In the 1970s, the ‘Tyrant’ funny cars of Dale Creasy were some of the toughest floppers in the nation. In the 1980s, it was a different story for Creasy. The ‘Tyrant Cobra’ Mustang II was now aging, and its parts were better suited for the 1970s. Creasy also cut back on his match race schedule. Gary Bolger began driving for Creasy in the late seventies. Bolger had raced both dragsters and funny cars; the best known was the ‘Golddigger’ Mustang. Creasy’s ‘Tyrant Cobra” raced infrequently in the 1980s. The car was finally retired after the 1988 season after racing for 12 years. Bolger ran best times in the mid-sixes. (Info from files; Michael Beach photo courtesy of Curt Swartz)

This Trans Am funny car represented Della Woods’ return to racing. Della had raced match bashers and space-framed funny cars into the early seventies with her brother Bernie. Della and her husband bought the final ‘Fighting Irish’ AA/FC from Dick Rosberg and his partners Novak and McDaniel. Woods earned her license again in this car and got used to driving a fuel funny car. It was the only non-Mopar funny car of Della’s career. This car was replaced in 1982 with a new Dodge Charger (Omni) funny car. (Info from files; Michael Beach photo courtesy of Curt Swartz)

In 1984, Scott Kalitta decided to race funny cars. Scott had raced A/FD and Top Fuel since 1979. Kalitta started 1984 in the Top Fueler, running as quick as 5.54 at a Green Valley match race. The funny car was built to race IHRA events after they axed the Top Fuel class. Kalitta’s involvement in business began to slow down his drag racing career. The Ford Mustang was raced infrequently over the next couple of years. Kalitta had some bad luck with the Mustang, including destroying the body in a severe blower explosion. Scott did run 5.94 at 241.28 in the ‘Stang. Kalitta’s good fortune returned in 1987 when he started to race more frequently in an Oldsmobile-bodied machine. (Info from files; Michael Beach photo courtesy of Curt Swartz)

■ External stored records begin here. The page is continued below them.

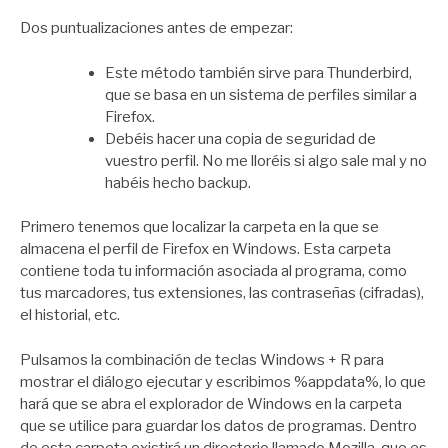
por
Zootropo
Dos puntualizaciones antes de empezar:
Este método también sirve para Thunderbird,
que se basa en un sistema de perfiles similar a
Firefox.
Debéis hacer una copia de seguridad de
vuestro perfil. No me lloréis si algo sale mal y no
habéis hecho backup.
Primero tenemos que localizar la carpeta en la que se
almacena el perfil de Firefox en Windows. Esta carpeta
contiene toda tu información asociada al programa, como
tus marcadores, tus extensiones, las contraseñas (cifradas),
el historial, etc.
Pulsamos la combinación de teclas Windows + R para
mostrar el diálogo ejecutar y escribimos %appdata%, lo que
hará que se abra el explorador de Windows en la carpeta
que se utilice para guardar los datos de programas. Dentro
de esta carpeta existirá un directorio llamado Mozilla, que es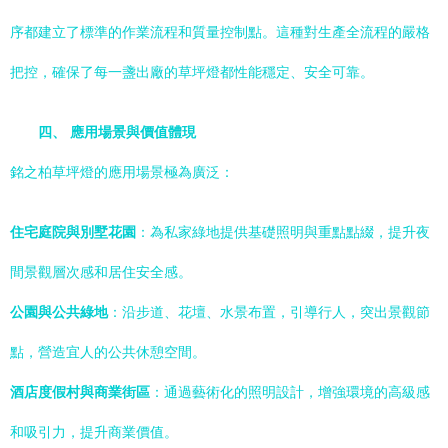
序都建立了標準的作業流程和質量控制點。這種對生產全流程的嚴格
把控，確保了每一盞出廠的草坪燈都性能穩定、安全可靠。
四、 應用場景與價值體現
銘之柏草坪燈的應用場景極為廣泛：
住宅庭院與別墅花園
：為私家綠地提供基礎照明與重點點綴，提升夜
間景觀層次感和居住安全感。
公園與公共綠地
：沿步道、花壇、水景布置，引導行人，突出景觀節
點，營造宜人的公共休憩空間。
酒店度假村與商業街區
：通過藝術化的照明設計，增強環境的高級感
和吸引力，提升商業價值。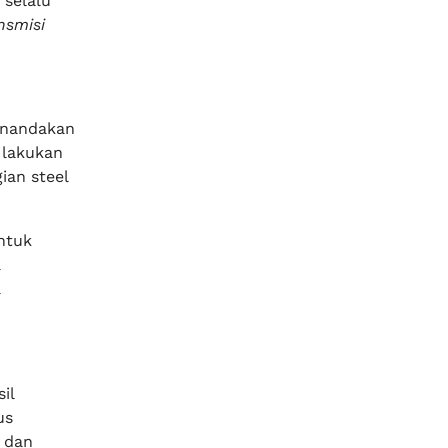
 selalu
nsmisi
enandakan
 lakukan
an steel
untuk
a
a
il
us
i dan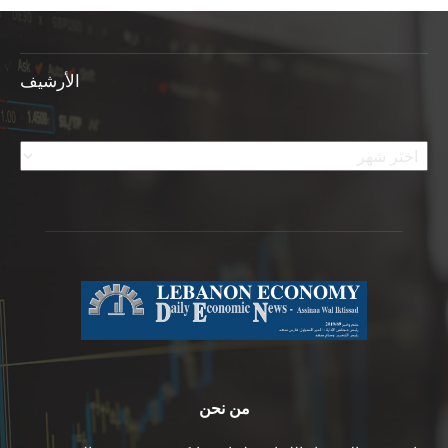
الأرشيف
الأرشيف
من نحن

Larry Coogle ran the ‘Freedom Machine’ series of funny cars in the seventies, mainly in the Midwest. As 1980 came around, Larry changed the team name to the ‘Sting.’ Coogle began to race nationally as his racing fuel business picked up. In 1982, Larry hired privateer John Pott to drive the ‘Sting’ Omni. Pott had raced the ‘King’s Ransom’ Monza to great match race success before signing on as a hired driver. The pair was quite successful during their couple of years together. Pott ran a best of 5.98 at 245.90, making the ‘Sting’ Omni one of the first five-second funny cars. (Info from files; Michael Beach photo courtesy of Curt Swartz)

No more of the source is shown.